Google BigQuery (Cloud Destinations)
MetaRouter makes it easy to send your data to Google BigQuery. Once you follow the steps below, your data will be routed through our platform and pushed to BigQuery in the appropriate format. Before we get started, there are a couple important things to note about this integration.
- You will not immediately see events in your BigQuery upon configuration. The first time your data is loaded, it will take some added time before data will start flowing as our system establishes a connection.
- Data is not streamed into BigQuery in real time as it is for our other destinations. Rather, our loader operates on an hourly basis and each hourly job is queued up 15 minutes after the next hour starts. For example, the load for 2-3 PM will queue at 3:15 PM.
Now, to the good stuff!
BigQuery is Google Cloud Platform's custom take on a traditional Postgres database.
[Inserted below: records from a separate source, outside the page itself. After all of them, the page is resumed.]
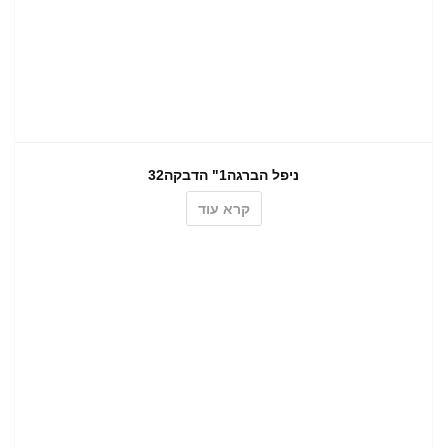
ניפל הברגה1" הדבקה32
קרא עוד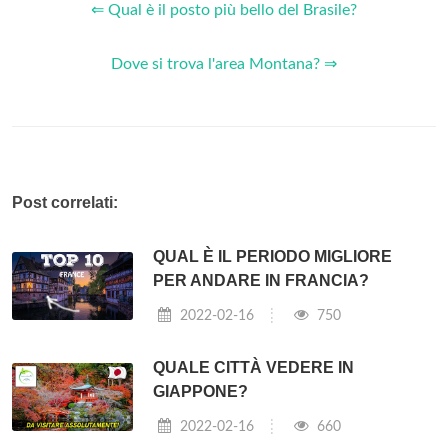
⇐ Qual è il posto più bello del Brasile?
Dove si trova l'area Montana? ⇒
Post correlati:
QUAL È IL PERIODO MIGLIORE
PER ANDARE IN FRANCIA?
2022-02-16
750
QUALE CITTÀ VEDERE IN
GIAPPONE?
2022-02-16
660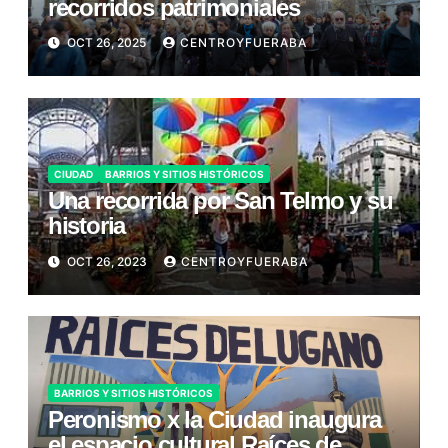
recorridos patrimoniales
OCT 26, 2025
CENTROYFUERABA
CIUDAD
BARRIOS Y SITIOS HISTÓRICOS
Una recorrida por San Telmo y su
historia
OCT 26, 2023
CENTROYFUERABA
BARRIOS Y SITIOS HISTÓRICOS
Peronismo x la Ciudad inaugura
el espacio cultural Raíces de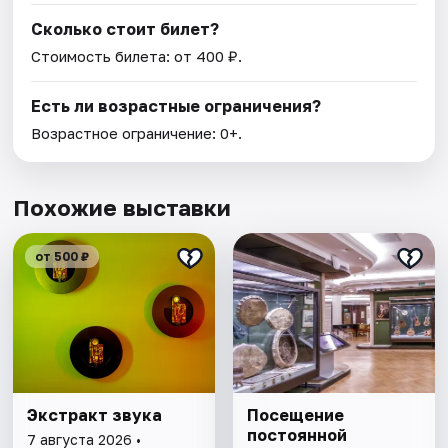
Сколько стоит билет?
Стоимость билета: от 400 ₽.
Есть ли возрастные ограничения?
Возрастное ограничение: 0+.
Похожие выставки
от 500 ₽
Экстракт звука
Посещение
постоянной
7 августа 2026 •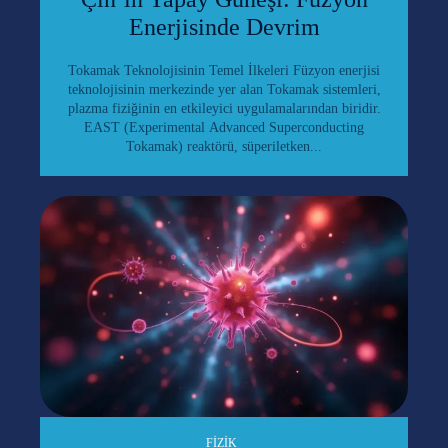
Enerjisinde Devrim
Tokamak Teknolojisinin Temel İlkeleri Füzyon enerjisi
teknolojisinin merkezinde yer alan Tokamak sistemleri,
plazma fiziğinin en etkileyici uygulamalarından biridir.
EAST (Experimental Advanced Superconducting
Tokamak) reaktörü, süperiletken...
FIZIK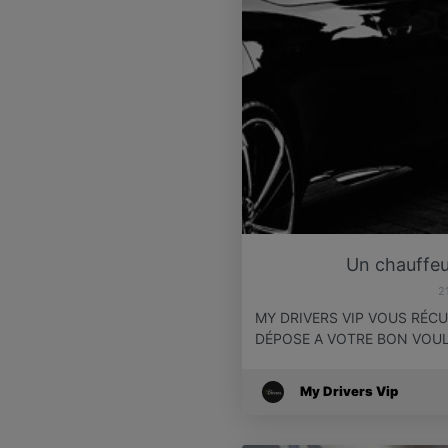
Un chauffeu
2
MY DRIVERS VIP VOUS RÉC
DÉPOSE A VOTRE BON VOU
My Drivers Vip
In Google's words, "Google BigQuery is an enterprise data warehouse that solves this problem by enabling super-fast SQL queries using the processing power of Google's infrastructure." It's cost-effective at nearly any level, capable of scaling from gigabytes to petabytes without a loss in performance.
This guide will explain how to integrate BigQuery into MetaRouter's platform as a destination, allowing you to leverage Google's technology to access, store, and query your customer data.
Our connector periodically runs an ETL (Extract - Transform - Load) process that pulls raw event data in our data bucket, processes and transforms those raw events into a structured format, and then inserts structured event data from our bucket into your BigQuery cluster.
Note: If you already have your dataset created, you can skip this step
Once you've logged into your GCP account and activated BigQuery, it's time to create your BigQuery dataset.
Follow Google's guide to get your dataset created. Make sure that you keep this dataset name handy for when you go to put your information in on MetaRouter.
Note: Each unique
track event will create a new table, and each property sent creates a new column in that table. For this reason, think about creating a detailed tracking plan to make sure that all events being passed to MetaRouter are necessary and consistent.
Note: If you already have your auth json, you can skip this step
Now that you have your dataset created, it is time to get GCP authentication set up. This is accomplished through creating a service account.
You can see the steps for getting this set up here.
Once completed, you should have the following items ready to go:
- BigQuery dataset created (keep dataset name handy for the next part)
- The Data Location you selected
- Downloaded the JSON file with the key for you service account
- GCP credentials environment variables set up
If this list looks good, you are ready to jump over to the MetaRouter UI and create the destination!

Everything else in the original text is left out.